Part 3 of Photography Savvy’s “Digital SLR Buying Guide” covers some of the things to look for when purchasing a DSLR, as well as some of the features that may not be as important as you would think.
What should I look for?
Here are some important factors to consider when purchasing a DSLR.
This is solely based on personal preference, but you should always consider how the camera feels in your hands. Keep in mind, you’ll most likely be carrying this camera around for full days of shooting so you want to make sure it feels right. If you plan to use longer lenses, it might be worthwhile to look at a body that is a little bit bigger or has an optional battery grip to give you a little bit better stability. Also, consider the placement of key controls – the last thing you want is to miss a shot because you were looking for a function button.
Room for Growth
Another consideration should be: how much room for expansion does the camera leave me? If you plan to use the camera in the full auto modes this might not be a consideration. If you start getting into the manual side of the camera then you might outgrow an entry level model. In this case it might be worth it to “buy up” to the next level camera. Even though you may not take full advantage of all of the features when you first get the camera, as you start to learn you may not feel as if you need to upgrade so quickly.

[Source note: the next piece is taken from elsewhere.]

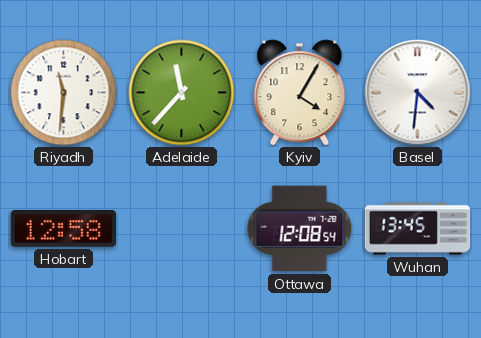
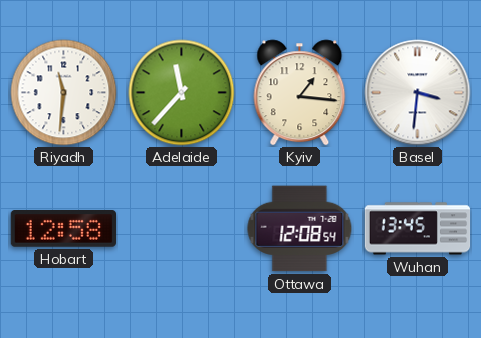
Kyiv: 4:05 -> 1:16
Basel: 4:31 -> 3:31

Availability of Accessories
This is perhaps one of the most important things to consider when buying a DSLR. You are not just buying a camera, you are buying into a system. Think of it this way – would you buy a car that had very limited parts available? Then why would you buy into a system where it would be hard to find accessories? When looking into a system, it’s important to make sure the manufacturer makes accessories for the type of applications you want to pursue and that you can readily get those types of accessories. This can apply to anything including lenses, flashes, batteries, chargers, software compatibility, memory, etc. If you are on a budget, it’s probably a good idea to see if third-party manufacturers provide alternatives to some of the more expensive accessories like lenses and flashes.
What may not be important?
While these features are useful, they may not be as important as some manufacturers and retailers make them out to be.
Perhaps one of the biggest fears of DSLR users is getting dust on the sensor. Yes, it’s problematic, but it’s not the end of the world like some people make it out to be. Manufacturers have recently implemented anti-dust technology, which shakes the low pass filter over the sensor to remove dust particles. While this certainly helps with regards to dust, it by no means completely eliminates the problem. The biggest problem with these dust systems is when they shake the dust off the sensor, it still stays in the mirror box chamber. From what I’ve found, putting the camera into mirror lock-up and blowing the dust off the sensor with a blower bulb (note: NEVER use canned air or anything of the like to clean your sensor or any internal components) is still far more effective.
While this is certainly a handy feature in the latest DSLR models, there are a lot of misconceptions as to how it works. First-time users generally associate live view with the live view functionality of digital point and shoot cameras.
Live view in DSLR cameras works much differently than in a point and shoot camera. In order to shoot in live view, a DSLR must flip up the focusing mirror to expose the sensor. In order to autofocus the camera needs to flip the mirror back down, focus the lens, and then flip the mirror back up to take the shot.
Some of the newer cameras have implemented a live view autofocus function that uses contrast detection similar to a point and shoot camera. The contrast detection is even slower and in general is only recommended if the camera is mounted to a tripod. Live view slows down the picture taking process and in my opinion, eliminates the point of having a DSLR. The through-the-lens focusing is not only faster but also provides more stability since you are holding the camera closer to your body.